Suddenly, the verbal gates opened and everyone had a story. All her daughters had seen and heard things, as had the rest of the staff. Mrs. Turnbrook was ready for one or two tales, but everyone had them. She was speechless. She visited to Mrs. Adkins after breakfast, a family friend who lived close by. She told her about the situation. Mrs. Adkins was a stalwart skeptic. She thought the family was suffering from nothing more than bad dreams and indigestion.
She volunteered to sleep in the most haunted room in the house, even brought her cocker spaniel to spend the night. She didn’t believe there was any truth to the haunting. Upon arrival, she inspected the entire room from ceiling to floors. She then inspected the entire second story. When everything was to her satisfaction, she unpacked her things. That night, she lay down in the bed with her dog at her side.
Only minutes later, the animal howled. Her door suddenly opened and a pale, sickly boy entered the room. At first, she assumed it was Mrs. Turnbook’s son. It couldn’t be. He was far too thin. She knew it was a living person, whether he was related or not. He walked into the cage in the middle of the room, and then back out. He eventually left the room altogether. She followed him, determined to discover where the stranger had entered the house.
She started down the main steps after him, but he disappeared. She waited a moment to see if her eyes had just played tricks on her. They weren’t. The boy was just gone. Adkins promptly packed her things and left.
Mrs. Turnbrook was irate. She confronted the property owner, who said it was no time for Virginians to allow their imaginations to run wild. He said she’d signed a legal document and had to stay until the end of the terms. Mrs. Turnbrook found a loophole to the agreement. She rented out the old house to other people, while she and her family rented another. The landlord knew about it, but didn’t care. He just wanted the matter quiet.
It wasn’t long before she knew the real story behind the room with the cage, and then she wished she hadn’t. A neighbor finally confessed to what the entire region knew. A terrible man owned the place before the landlord. The previous owner took in his orphaned nephew, who also happened to be wealthy. The uncle deceived the entire the community. He said the child had no discipline and needed constant punishment.

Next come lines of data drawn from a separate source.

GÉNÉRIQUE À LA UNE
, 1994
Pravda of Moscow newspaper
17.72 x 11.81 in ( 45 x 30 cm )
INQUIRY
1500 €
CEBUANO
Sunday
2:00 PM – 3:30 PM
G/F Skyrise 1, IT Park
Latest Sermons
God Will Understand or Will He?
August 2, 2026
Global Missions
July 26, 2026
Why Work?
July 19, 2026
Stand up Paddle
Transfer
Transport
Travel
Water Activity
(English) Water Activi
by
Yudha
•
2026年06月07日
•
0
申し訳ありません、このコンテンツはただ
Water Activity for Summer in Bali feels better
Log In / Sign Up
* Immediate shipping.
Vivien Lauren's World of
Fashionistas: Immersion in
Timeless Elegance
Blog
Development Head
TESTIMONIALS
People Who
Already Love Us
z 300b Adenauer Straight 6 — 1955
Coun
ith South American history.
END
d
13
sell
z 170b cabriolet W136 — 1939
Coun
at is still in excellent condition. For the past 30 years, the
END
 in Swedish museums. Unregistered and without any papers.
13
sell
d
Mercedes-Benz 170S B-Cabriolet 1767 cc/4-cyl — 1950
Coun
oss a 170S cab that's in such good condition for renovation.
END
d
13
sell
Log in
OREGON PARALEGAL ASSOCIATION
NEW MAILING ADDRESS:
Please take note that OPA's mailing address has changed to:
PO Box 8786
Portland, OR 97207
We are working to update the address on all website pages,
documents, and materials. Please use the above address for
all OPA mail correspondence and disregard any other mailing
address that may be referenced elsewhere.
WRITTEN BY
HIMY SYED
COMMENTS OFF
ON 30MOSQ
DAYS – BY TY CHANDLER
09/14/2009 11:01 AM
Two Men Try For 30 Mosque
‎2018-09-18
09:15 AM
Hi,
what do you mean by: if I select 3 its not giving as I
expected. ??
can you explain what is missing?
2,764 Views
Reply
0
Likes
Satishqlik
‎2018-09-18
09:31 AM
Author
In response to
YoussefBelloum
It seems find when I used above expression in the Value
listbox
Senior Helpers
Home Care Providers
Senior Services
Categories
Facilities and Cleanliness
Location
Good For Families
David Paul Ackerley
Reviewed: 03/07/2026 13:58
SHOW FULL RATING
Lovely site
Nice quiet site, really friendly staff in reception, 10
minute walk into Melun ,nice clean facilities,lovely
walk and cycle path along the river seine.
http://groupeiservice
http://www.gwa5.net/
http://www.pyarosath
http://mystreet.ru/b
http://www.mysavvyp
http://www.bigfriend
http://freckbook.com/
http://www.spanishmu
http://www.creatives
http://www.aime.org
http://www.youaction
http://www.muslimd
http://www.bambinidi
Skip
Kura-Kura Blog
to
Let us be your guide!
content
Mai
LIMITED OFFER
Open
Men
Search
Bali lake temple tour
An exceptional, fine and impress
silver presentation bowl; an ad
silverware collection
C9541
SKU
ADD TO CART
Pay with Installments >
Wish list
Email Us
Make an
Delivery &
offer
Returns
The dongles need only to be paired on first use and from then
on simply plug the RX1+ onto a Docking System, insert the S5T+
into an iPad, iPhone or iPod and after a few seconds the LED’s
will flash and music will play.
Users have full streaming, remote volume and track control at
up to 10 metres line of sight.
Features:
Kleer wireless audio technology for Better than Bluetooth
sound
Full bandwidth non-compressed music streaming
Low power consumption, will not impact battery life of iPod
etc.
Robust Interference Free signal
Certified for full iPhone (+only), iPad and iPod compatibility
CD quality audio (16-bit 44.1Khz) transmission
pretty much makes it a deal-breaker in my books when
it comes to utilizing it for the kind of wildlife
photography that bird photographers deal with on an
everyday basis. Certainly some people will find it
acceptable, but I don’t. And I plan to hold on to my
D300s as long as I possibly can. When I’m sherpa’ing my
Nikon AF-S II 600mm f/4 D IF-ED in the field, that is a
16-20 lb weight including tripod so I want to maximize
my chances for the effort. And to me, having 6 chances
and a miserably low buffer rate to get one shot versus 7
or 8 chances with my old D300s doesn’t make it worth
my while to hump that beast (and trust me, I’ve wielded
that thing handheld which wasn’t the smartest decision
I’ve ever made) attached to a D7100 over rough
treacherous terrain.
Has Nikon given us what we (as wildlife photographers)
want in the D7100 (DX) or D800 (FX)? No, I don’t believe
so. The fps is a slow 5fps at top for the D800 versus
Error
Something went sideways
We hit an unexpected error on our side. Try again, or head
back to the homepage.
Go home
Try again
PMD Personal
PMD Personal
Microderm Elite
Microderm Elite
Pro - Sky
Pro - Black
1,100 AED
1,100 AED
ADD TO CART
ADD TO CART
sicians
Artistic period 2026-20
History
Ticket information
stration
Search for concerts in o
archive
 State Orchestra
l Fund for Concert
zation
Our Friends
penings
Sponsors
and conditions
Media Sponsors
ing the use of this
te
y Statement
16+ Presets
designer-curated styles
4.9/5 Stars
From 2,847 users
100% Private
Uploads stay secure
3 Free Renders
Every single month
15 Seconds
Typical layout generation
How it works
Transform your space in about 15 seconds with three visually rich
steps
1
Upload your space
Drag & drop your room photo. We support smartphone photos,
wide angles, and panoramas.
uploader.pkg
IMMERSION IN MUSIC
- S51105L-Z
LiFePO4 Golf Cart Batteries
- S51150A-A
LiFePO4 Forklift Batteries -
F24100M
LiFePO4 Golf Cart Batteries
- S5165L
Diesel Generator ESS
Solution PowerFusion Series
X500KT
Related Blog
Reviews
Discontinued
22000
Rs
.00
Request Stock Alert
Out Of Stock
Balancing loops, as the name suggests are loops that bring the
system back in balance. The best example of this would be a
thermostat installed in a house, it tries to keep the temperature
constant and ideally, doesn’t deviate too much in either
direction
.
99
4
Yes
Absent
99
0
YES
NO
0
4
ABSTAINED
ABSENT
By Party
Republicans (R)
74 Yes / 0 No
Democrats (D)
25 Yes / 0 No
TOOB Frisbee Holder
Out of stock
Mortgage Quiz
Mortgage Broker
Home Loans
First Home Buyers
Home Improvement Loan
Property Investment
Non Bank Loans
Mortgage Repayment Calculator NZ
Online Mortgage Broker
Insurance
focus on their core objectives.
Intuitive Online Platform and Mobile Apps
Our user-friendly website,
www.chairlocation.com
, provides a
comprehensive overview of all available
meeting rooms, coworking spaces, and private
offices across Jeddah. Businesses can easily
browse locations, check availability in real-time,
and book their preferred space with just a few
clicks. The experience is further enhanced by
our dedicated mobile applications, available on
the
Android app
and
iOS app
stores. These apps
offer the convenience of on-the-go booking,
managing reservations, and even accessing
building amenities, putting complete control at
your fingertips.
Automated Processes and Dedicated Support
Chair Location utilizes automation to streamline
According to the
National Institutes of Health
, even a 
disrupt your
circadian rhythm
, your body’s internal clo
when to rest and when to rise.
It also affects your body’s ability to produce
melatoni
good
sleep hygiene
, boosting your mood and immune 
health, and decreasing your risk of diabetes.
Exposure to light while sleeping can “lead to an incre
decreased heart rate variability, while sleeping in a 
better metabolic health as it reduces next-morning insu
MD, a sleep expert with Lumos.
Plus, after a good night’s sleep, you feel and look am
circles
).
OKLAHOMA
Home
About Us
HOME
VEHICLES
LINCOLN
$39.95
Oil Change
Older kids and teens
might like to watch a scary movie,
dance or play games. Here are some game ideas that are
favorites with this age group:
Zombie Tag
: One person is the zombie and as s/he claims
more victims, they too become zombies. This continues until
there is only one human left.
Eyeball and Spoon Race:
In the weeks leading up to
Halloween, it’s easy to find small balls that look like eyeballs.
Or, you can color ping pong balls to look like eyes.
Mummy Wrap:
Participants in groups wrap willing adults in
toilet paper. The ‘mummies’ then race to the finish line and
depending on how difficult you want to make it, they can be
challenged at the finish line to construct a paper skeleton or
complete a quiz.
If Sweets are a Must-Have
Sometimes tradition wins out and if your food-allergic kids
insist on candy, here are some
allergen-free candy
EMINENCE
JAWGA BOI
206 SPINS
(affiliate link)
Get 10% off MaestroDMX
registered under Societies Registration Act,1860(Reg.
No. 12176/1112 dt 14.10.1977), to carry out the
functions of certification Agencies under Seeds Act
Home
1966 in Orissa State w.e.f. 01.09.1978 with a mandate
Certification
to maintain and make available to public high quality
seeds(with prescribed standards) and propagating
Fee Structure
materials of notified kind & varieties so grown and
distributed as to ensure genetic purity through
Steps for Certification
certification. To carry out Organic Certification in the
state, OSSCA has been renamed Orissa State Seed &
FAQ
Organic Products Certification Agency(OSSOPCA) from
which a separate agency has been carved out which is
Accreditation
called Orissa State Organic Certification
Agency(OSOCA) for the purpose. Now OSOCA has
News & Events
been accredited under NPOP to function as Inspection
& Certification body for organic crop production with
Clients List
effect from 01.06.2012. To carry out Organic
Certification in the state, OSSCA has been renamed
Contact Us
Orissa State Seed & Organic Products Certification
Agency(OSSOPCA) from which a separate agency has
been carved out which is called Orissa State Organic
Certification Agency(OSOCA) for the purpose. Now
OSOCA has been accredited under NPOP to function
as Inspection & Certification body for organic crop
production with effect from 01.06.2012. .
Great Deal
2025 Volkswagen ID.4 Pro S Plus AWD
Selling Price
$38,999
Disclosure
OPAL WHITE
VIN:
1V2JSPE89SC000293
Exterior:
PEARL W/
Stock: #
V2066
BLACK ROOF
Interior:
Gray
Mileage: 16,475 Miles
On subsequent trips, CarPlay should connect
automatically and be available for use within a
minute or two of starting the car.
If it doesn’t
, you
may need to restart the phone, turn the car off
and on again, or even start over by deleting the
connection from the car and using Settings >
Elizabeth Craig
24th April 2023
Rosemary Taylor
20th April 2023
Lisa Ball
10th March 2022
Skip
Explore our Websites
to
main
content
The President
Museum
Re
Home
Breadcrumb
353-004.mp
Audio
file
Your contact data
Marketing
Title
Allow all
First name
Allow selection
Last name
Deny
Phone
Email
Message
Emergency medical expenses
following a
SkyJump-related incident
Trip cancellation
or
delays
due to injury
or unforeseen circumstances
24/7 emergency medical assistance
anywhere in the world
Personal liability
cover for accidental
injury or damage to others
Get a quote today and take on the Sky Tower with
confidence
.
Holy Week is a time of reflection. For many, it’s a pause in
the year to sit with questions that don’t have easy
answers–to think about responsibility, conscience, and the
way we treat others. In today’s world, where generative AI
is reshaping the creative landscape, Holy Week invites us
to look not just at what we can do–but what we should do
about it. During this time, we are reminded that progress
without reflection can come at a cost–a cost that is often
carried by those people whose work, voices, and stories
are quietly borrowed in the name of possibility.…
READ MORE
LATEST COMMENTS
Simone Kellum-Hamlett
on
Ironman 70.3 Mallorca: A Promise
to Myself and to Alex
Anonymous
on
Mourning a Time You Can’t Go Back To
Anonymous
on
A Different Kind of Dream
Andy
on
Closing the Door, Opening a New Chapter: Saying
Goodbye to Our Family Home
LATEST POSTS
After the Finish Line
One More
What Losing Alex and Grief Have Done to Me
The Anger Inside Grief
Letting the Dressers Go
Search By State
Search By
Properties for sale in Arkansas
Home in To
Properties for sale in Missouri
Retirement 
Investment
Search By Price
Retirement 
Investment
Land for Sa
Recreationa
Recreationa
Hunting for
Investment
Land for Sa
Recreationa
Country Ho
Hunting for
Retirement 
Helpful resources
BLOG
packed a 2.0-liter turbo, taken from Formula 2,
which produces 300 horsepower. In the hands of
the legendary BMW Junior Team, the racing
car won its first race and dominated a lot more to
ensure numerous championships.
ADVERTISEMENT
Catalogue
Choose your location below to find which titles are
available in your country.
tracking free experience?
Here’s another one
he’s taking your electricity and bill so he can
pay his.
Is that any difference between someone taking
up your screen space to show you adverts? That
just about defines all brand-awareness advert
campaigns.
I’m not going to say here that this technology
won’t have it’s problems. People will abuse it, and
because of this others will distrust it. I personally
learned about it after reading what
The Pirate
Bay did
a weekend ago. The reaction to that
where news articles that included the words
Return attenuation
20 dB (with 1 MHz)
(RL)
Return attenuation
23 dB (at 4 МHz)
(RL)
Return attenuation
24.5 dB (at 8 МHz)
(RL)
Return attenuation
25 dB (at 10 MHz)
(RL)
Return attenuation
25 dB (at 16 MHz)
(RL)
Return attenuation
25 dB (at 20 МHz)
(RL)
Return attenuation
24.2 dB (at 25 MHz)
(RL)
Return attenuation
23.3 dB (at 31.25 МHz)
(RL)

The boy was tortured throughout his life, even before the cage. His “punishments” only became more brutal and heinous as he grew older. Ultimately, an iron cage was ordered and installed in the house. The boy was threatened with imprisonment if he “misbehaved.” Then, he was imprisoned. Eventually, life in the cage was a common, everyday experience. The uncle kept him locked up for days at a time and just brought him food and water once or twice a day. Then, he was locked up for days with no food or water. He eventually died and the uncle got everything.
The boy now had his freedom and paced the time away until he could have revenge on the uncle that tortured him.